Envision was underwritten at 300bp over Libor with 125bp of flex language, which allowed banks to price the deal up to 425bp over Libor without cutting into their fees, the banker said.

TECHNICAL SUPPORT

As with Refinitiv and Akzo, investors seem willing to overlook Envision’s relatively high leverage levels and complicated credit issues in return for the opportunity to lend to large, liquid deals.

Envision is a market leader but the deal has high leverage of around 7.0 times total debt and 4.9 times through the first-lien, an investor said. Leverage was 4.5 times prior to the buyout.

S&P cut Envision’s corporate rating to B+ from BB- due to its calculations of higher leverage of 7.5-8.0 times post buyout, which is expected to drop to 6.5 times in 2019. It also gave the company a negative outlook due to operating in a competitive sector, the possibility of losing medical reimbursements and the prospect of further acquisitions.

Envision’s emergency room staffing business is tied to hospital volume and the company has been hit by lower patient admissions at hospitals, which resulted in disappointing third quarter results last year.

Moody’s gave the company a B2 corporate rating and put leverage at 7.2 times, which it expects to fall next year, barring debt-backed acquisitions or dividends.

In addition to high leverage, the buyide may have reservations about the sector and asset sales, said a banker close to the deal. The financing has been structured to give KKR flexibility to sell AMSURG, a higher margin business. Dividend payments also remain a concern, according to Covenant Review.  

"It impacts what assets are left in the business and investors may question this,” the banker said.

The unsecured bond is expected to be US$2.15bn in size, and US$500m has already been pre-placed with one investor, another banker close to the deal said.

The bond is expected to offer higher yields than both the Akzo and Refinitiv US dollar unsecured bonds which offered yields of 8% and 8.25%, the first banker said.
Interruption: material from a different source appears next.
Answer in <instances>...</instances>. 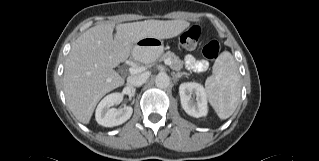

One pricing comparable will be the 6.375% 2025 bond of healthcare staffing company TeamHealth, which helped finance its buyout by Blackstone (NYSE:BX) last year. That US$865m eight-year non-call three has since fallen in value to a cash price of around 87 to yield 9.1%, according to Thomson Reuters data.  

Citigroup is leading the bond sale.

Despite reservations, investors say that Envision has a substantial equity cushion and the underlying business has been stable and growing modestly with good cash generation and limited capital expenditure as it is partnering with hospitals.

The company has also borrowed before and has an existing syndicate as a large part of the loan refinances an existing term loan B. Envision added another US$500m to its term loan in June 2017 after raising a US$3.495bn deal in November 2016 to finance its merger with AMSURG.